Singapore’s Ministry of Defence (Mindef) said the joint declaration reaffirms the grouping’s commitment to strengthening defence cooperation among its members and partners.

This is so that the grouping can address regional security challenges while upholding the region’s unity and Asean centrality, which refers to the grouping shaping key decisions affecting South-east Asia, instead of having the region’s fortunes determined by external parties.

On the sidelines of the talks, the Asean ministers also had informal meetings with the United States and Japan.

US Defence Secretary Lloyd Austin reaffirmed the US’ strong support and commitment to the region, as well as its role in bolstering Asean’s ability to address evolving threats within the region, said Mindef.

At the meeting, representatives also discussed how the US and Asean could help each other build their defence capacities through training and education, as well as by expanding areas of practical cooperation.

At the meeting with Japan’s Minister of Defence Minoru Kihara, the ministers discussed the regional and international security architecture, as well as new and expanded areas of defence cooperation, said Mindef.

Separately, Singapore’s Dr Ng held meetings with three of his Asean counterparts.

He met the Philippines’ Secretary of National Defence Gilberto C. Teodoro Jr, as both reaffirmed warm and friendly bilateral defence ties. They exchanged views on deepening defence cooperation in areas of mutual interest, said Mindef.

Dr Ng also met Laos’ Deputy Prime Minister and Minister of Defence Chansamone Chanyalath.

The two leaders reaffirmed the warm and friendly defence ties between their countries, and exchanged views on regional security developments ahead of Laos’ Asean chairmanship for 2024.

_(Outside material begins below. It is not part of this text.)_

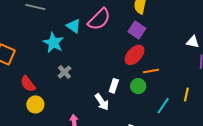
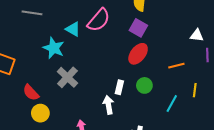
orange line: (151, 71) -> (176, 66), moved
gray cross: (64, 72) -> (67, 77), size x1.5
white arrow: (102, 102) -> (108, 105), turned -150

In a meeting between Dr Ng and Malaysia’s Mr Mohamad, both reaffirmed warm and longstanding bilateral defence ties and continued cooperation on multilateral platforms such as ADMM, ADMM-Plus and the Five Power Defence Arrangements, said Mindef.

Talks will continue on Thursday, when the Asean ministers meet counterparts from eight partner nations at the ADMM-Plus meeting, namely Australia, China, India, Japan, New Zealand, South Korea, Russia and the US.